Problem description: Go to the line below that has "Otvára sa podľa záujmu", print it and each line after it exactly, and stop after the line that has "Réassort en cours"; leave out pictures.

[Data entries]
=== Section Start ===

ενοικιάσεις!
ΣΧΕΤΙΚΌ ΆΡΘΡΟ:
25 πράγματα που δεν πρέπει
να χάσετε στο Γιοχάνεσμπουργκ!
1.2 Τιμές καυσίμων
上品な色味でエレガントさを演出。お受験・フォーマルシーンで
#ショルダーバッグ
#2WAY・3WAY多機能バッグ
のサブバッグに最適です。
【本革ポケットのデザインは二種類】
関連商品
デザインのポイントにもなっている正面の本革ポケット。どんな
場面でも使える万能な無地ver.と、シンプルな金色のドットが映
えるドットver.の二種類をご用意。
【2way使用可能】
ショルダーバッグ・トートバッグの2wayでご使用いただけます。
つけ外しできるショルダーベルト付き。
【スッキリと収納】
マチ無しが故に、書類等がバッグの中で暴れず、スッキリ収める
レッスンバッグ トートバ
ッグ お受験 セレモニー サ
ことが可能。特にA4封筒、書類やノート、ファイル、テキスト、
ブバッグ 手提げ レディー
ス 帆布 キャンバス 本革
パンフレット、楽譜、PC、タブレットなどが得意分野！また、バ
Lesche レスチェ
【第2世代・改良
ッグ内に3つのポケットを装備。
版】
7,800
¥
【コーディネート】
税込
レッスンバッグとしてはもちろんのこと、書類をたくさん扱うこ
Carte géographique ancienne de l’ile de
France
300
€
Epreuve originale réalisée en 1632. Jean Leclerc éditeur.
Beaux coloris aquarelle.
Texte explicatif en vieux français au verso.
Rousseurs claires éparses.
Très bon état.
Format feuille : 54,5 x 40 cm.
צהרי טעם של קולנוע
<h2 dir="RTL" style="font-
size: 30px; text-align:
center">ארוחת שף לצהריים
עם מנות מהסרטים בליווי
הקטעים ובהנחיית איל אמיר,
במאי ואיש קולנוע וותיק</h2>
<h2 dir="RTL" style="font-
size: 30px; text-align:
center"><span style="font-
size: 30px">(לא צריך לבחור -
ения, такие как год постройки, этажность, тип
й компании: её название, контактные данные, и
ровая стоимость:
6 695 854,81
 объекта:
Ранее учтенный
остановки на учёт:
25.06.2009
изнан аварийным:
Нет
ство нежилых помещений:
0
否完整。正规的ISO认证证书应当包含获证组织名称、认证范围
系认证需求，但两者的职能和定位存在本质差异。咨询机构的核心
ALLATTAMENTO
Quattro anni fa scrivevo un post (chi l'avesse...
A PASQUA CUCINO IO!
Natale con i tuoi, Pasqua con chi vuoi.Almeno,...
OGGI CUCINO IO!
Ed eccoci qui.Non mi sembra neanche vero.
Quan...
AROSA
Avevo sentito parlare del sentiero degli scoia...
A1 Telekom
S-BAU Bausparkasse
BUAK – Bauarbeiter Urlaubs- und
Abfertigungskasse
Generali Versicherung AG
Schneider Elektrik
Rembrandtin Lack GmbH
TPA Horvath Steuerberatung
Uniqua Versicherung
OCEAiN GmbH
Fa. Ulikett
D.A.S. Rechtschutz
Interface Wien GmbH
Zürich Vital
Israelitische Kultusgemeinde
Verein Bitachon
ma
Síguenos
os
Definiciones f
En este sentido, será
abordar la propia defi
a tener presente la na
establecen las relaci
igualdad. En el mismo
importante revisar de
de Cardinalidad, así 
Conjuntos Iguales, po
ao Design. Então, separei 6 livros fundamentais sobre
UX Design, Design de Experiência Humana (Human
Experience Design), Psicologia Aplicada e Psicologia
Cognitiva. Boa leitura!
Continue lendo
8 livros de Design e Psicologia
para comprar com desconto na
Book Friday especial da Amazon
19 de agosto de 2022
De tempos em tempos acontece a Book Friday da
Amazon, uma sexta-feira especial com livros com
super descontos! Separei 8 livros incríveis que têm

=== Section End ===
=== Section Start ===

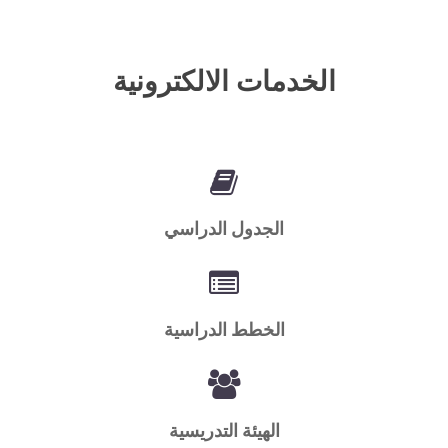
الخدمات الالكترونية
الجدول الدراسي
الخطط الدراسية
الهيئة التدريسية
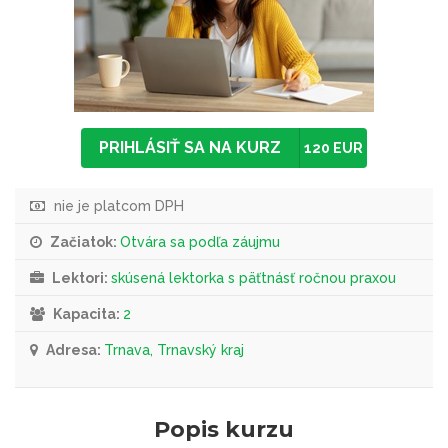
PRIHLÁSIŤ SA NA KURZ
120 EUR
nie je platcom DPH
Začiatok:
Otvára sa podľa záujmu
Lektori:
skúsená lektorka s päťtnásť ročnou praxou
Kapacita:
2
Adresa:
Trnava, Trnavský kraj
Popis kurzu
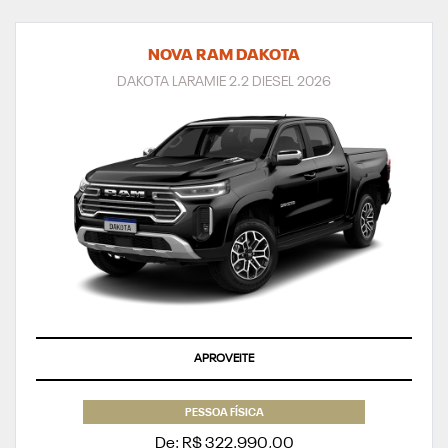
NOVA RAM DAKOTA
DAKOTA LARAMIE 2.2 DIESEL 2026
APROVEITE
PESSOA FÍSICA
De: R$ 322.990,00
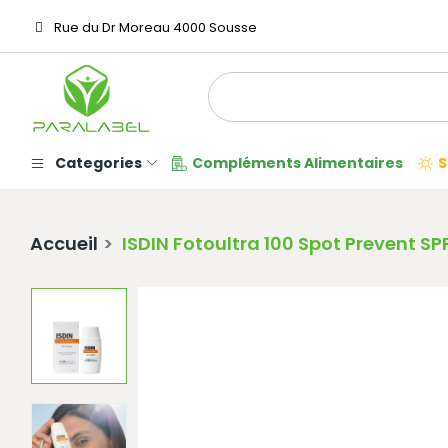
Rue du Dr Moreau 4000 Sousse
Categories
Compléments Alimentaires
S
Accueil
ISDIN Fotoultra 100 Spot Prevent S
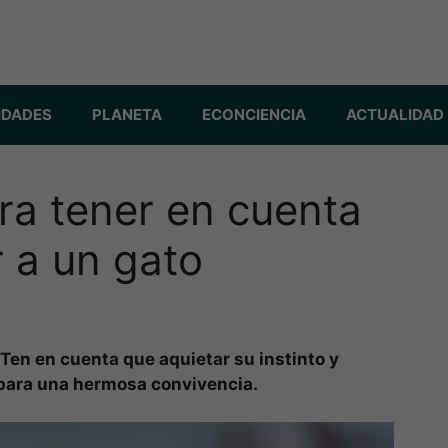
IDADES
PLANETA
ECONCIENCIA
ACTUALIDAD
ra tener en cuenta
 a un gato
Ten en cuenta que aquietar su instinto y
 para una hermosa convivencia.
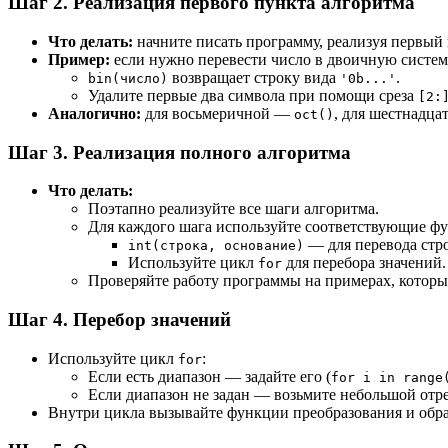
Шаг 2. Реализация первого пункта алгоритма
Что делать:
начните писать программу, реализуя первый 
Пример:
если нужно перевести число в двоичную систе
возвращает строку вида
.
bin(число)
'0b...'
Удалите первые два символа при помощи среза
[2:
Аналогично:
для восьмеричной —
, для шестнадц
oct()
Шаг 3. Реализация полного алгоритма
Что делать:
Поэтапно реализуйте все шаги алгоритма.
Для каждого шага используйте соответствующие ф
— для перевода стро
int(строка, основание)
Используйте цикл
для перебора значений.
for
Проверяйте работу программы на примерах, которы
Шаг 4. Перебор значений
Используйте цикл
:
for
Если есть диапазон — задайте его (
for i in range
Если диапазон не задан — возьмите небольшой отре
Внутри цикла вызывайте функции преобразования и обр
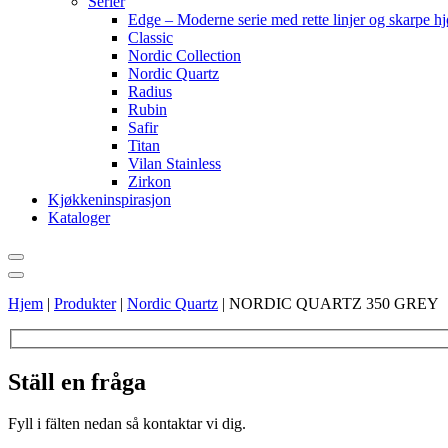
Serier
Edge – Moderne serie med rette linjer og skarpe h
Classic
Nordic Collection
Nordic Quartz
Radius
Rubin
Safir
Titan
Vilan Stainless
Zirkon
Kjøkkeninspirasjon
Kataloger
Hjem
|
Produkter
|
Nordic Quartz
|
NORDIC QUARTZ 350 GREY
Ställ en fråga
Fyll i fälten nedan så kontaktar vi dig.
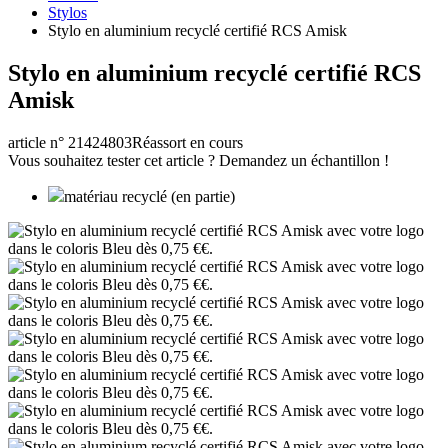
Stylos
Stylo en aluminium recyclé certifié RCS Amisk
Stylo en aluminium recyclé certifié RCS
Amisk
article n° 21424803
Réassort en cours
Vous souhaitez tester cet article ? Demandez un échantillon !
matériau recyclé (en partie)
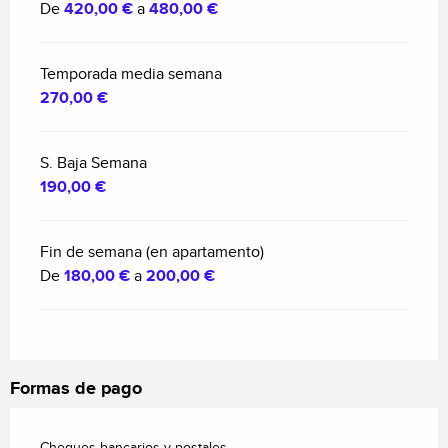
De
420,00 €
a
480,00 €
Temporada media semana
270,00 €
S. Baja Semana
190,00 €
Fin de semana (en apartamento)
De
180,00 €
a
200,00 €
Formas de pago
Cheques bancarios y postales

=== Section End ===

Your solution:
Otvára sa podľa záujmu
Lektori:
skúsená lektorka s päťtnásť ročnou praxou
Kapacita:
2
Adresa:
Trnava, Trnavský kraj
Popis kurzu
NOVA RAM DAKOTA
DAKOTA LARAMIE 2.2 DIESEL 2026
APROVEITE
PESSOA FÍSICA
De: R$ 322.990,00
Rue du Dr Moreau 4000 Sousse
Categories
Compléments Alimentaires
S
Accueil
ISDIN Fotoultra 100 Spot Prevent S
IDADES
PLANETA
ECONCIENCIA
ACTUALIDAD
ra tener en cuenta
 a un gato
Ten en cuenta que aquietar su instinto y
 para una hermosa convivencia.
Шаг 2. Реализация первого пункта алгоритма
Что делать:
начните писать программу, реализуя первый 
Пример:
если нужно перевести число в двоичную систе
возвращает строку вида
.
bin(число)
'0b...'
Удалите первые два символа при помощи среза
[2:
Аналогично:
для восьмеричной —
, для шестнадц
oct()
Шаг 3. Реализация полного алгоритма
Что делать:
Поэтапно реализуйте все шаги алгоритма.
Для каждого шага используйте соответствующие ф
— для перевода стро
int(строка, основание)
Используйте цикл
для перебора значений.
for
Проверяйте работу программы на примерах, которы
Шаг 4. Перебор значений
Используйте цикл
:
for
Если есть диапазон — задайте его (
for i in range
Если диапазон не задан — возьмите небольшой отре
Внутри цикла вызывайте функции преобразования и обр
Serier
Edge – Moderne serie med rette linjer og skarpe h
Classic
Nordic Collection
Nordic Quartz
Radius
Rubin
Safir
Titan
Vilan Stainless
Zirkon
Kjøkkeninspirasjon
Kataloger
Hjem
|
Produkter
|
Nordic Quartz
|
NORDIC QUARTZ 350 GREY
Ställ en fråga
Fyll i fälten nedan så kontaktar vi dig.
Stylos
Stylo en aluminium recyclé certifié RCS Amisk
Stylo en aluminium recyclé certifié RCS
Amisk
article n° 21424803
Réassort en cours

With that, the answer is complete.